/serverlessbackend-milestone1

First milestone for the Manning liveProject "Performing Sentiment Analysis on Video with AWS Architectures"

Primary LanguagePython

Securely upload videos to S3 using a serverless architecture

Objective

  • Using AWS Chalice, we will generate and send to the client a pre-signed URL that can be used to upload a file directly to S3. An S3 bucket and folder structure will be created for uploaded files. It is essential to protect the privacy of our users and data, so we will test security and authentication methods.

Considerations before starting

Before starting this project consider veryfying that all necessary servies are available in your region.
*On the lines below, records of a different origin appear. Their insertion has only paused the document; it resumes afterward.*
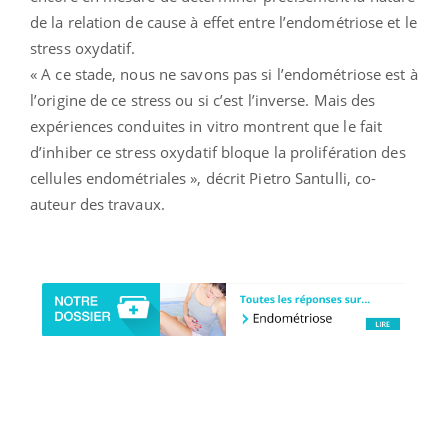
de la relation de cause à effet entre l’endométriose et le
stress oxydatif.
« A ce stade, nous ne savons pas si l’endométriose est à
l’origine de ce stress ou si c’est l’inverse. Mais des
expériences conduites in vitro montrent que le fait
d’inhiber ce stress oxydatif bloque la prolifération des
cellules endométriales », décrit Pietro Santulli, co-
auteur des travaux.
Alt text One way of knowing if those services are available is checking the FAQ:

The services that your region has to support are and that are more infrequent or experimental are:

  • AWS Elastic Transcoder
  • Amazon Comprehend
  • AWS Transcribe

Workflow

  1. Setup and configure AWS CLI

  2. Install and setup AWS Chalice

  3. Create first project with Chalice

    • Create a python virtual environment
  4. Add Python libraries and AWS botocore

    • save the python libraries into a requirements.txt file with pip freeze.
  5. Create an S3 Bucket

    • Modify the .chalice/config.json to give custom policy permissions to the lambda functions to write to S3
    • Add the custom policy in .chalice/policy-dev.json to run for the dev staging.
    • To allow full access to S3 from the lambdas use the following policy:
    {
      "Version": "2012-10-17",
      "Statement": [    
        {
          "Effect": "Allow",
          "Action": [
            "logs:CreateLogGroup",
            "logs:CreateLogStream",
            "logs:PutLogEvents"
          ],
          "Resource": "arn:aws:logs:*:*:*"
        },
        {
          "Effect": "Allow",
          "Action": "s3:*",
          "Resource": "*"
        }
      ]
    }
  6. Build logic for generating the presigned-url as a URL get request on the /presignedurl endpoint.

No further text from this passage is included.